Avançamos pela Rua dos Arameiros, agora pedonal, até ao número 15. Ali, antes de dobrar a esquina com a Rua dos Bacalhoeiros, repara-se no prédio revestido a azulejo e no toldo da novíssima Cantina Zé Avillez, o 14º restaurante do chefe distinguido com duas estrelas Michelin. Metade da sala interior da Cantina já foi o restaurante O Fernando, propriedade da família Arez, que se mudou há três anos para o prédio ao lado, para prosseguir com o negócio que aqui têm há 40 anos. Ainda que haja um novo vizinho, os clientes continuam a fazer fila à porta de O Fernando, a funcionar no número 7, e onde todos os dias se confeciona mais de dezena e meia de pratos de comida tradicional portuguesa. “O meu pai ainda hoje se abastece no Mercado da Ribeira; tem mantido a tradição”, diz Marco que, com o irmão Joel e o pai Fernando, assegura o serviço tanto no interior como na esplanada.

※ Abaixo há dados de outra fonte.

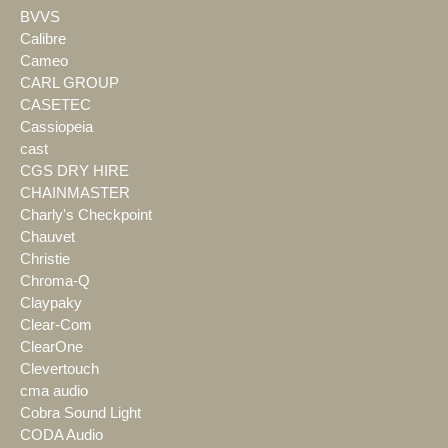
BVVS
Calibre
Cameo
CARL GROUP
CASETEC
Cassiopeia
cast
CGS DRY HIRE
CHAINMASTER
Charly's Checkpoint
Chauvet
Christie
Chroma-Q
Claypaky
Clear-Com
ClearOne
Clevertouch
cma audio
Cobra Sound Light
CODA Audio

Aberta há um mês, a Cantina Zé Avillez é já bem conhecida por estes lados, e não só pelos moradores, em pouco número neste local da cidade. O chefe justifica a escolha desta zona encaixada entre a Baixa lisboeta, a castiça Alfama e o rio Tejo: “É uma localização privilegiada que está a ser bem recuperada. Gosto especialmente dela por ser um dos sítios onde a cidade toca no rio.” Mas nem sempre foi assim. “Há uns anos, o Campo das Cebolas era um lugar feio e sujo, mas agora está mais luminoso e começa a ser um ponto de encontro”, afirma José Avillez.

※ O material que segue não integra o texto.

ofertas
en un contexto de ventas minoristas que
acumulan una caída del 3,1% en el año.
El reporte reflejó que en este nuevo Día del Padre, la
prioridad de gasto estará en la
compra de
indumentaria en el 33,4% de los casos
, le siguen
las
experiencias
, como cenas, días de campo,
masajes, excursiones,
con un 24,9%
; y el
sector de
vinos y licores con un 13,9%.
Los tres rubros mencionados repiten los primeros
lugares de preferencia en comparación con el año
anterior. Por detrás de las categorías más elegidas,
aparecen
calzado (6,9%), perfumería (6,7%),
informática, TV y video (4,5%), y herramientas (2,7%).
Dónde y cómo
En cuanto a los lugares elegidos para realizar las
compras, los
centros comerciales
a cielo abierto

No dia da visita da VISÃO Se7e, quase todas as mesas estavam ocupadas. O ambiente é descontraído, e a ementa baseada no receituário português: sopa de feijão com couve-lombarda, escabeche de pato ou pataniscas com arroz de feijão-preto e maionese de alho.

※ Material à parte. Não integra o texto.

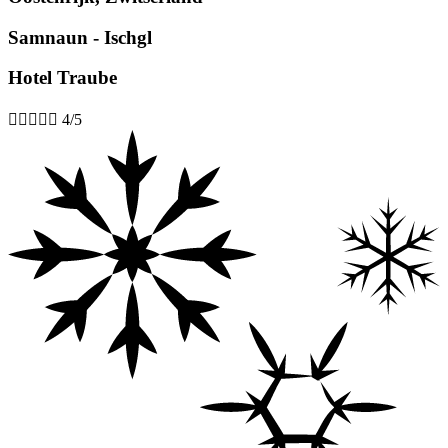
Samnaun - Ischgl
Hotel Traube





4/5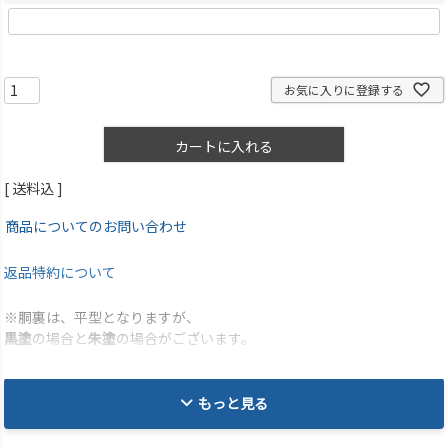
お気に入りに登録する
カートに入れる
送料込
商品についてのお問い合わせ
返品特約について
※胴裏は、平型となりますが、
黒塗
の場合と
朱塗
の場合がございます。
もっと見る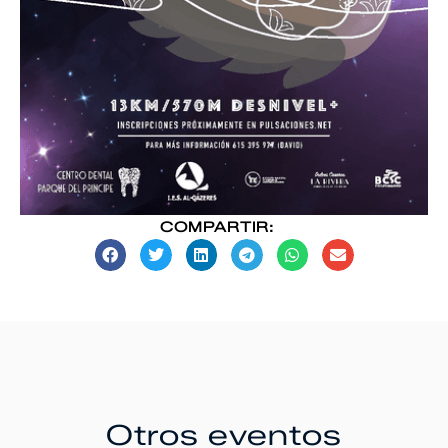
COMPARTIR:
Otros eventos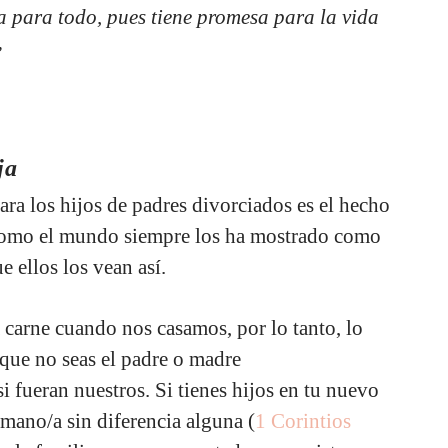
a para todo, pues tiene promesa para la vida
”
ja
para los hijos de padres divorciados es el hecho
 como el mundo siempre los ha mostrado como
e ellos los vean así.
 carne cuando nos casamos, por lo tanto, lo
 que no seas el padre o madre
 fueran nuestros. Si tienes hijos en tu nuevo
mano/a sin diferencia alguna (
1 Corintios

Uma mão-cheia de novidades
Em breve hão de chegar novos inquilinos ao prédio onde José Avillez se instalou. Já confirmada está também a abertura do restaurante do chefe João Sá. “Não posso revelar muito, mas espero abrir daqui a dois ou três meses. O foco será a cozinha sazonal, do mercado para a mesa”, conta. Também a L’Éclair terá aqui uma nova loja em maio. “Como estamos vocacionados para os portugueses, nunca pensámos abrir uma loja nesta zona, mais turística. Foi a requalificação que nos trouxe”, explica Matthieu Croiger, um dos proprietários. Com 15 lugares no interior, o local terá uma janela-balcão virada para a rua, numa clara aposta no cliente turista e no take away. Quem também aproveitou a oportunidade foram as irmãs Débora e Bárbara Pinto que, aos cafés Nicolau e Amélia – na Baixa e no bairro de Campo de Ourique, respetivamente –, vão juntar o Basílio. “A filosofia será a mesma: alimentação saudável, pequenos-almoços e brunch a qualquer hora”, diz Débora.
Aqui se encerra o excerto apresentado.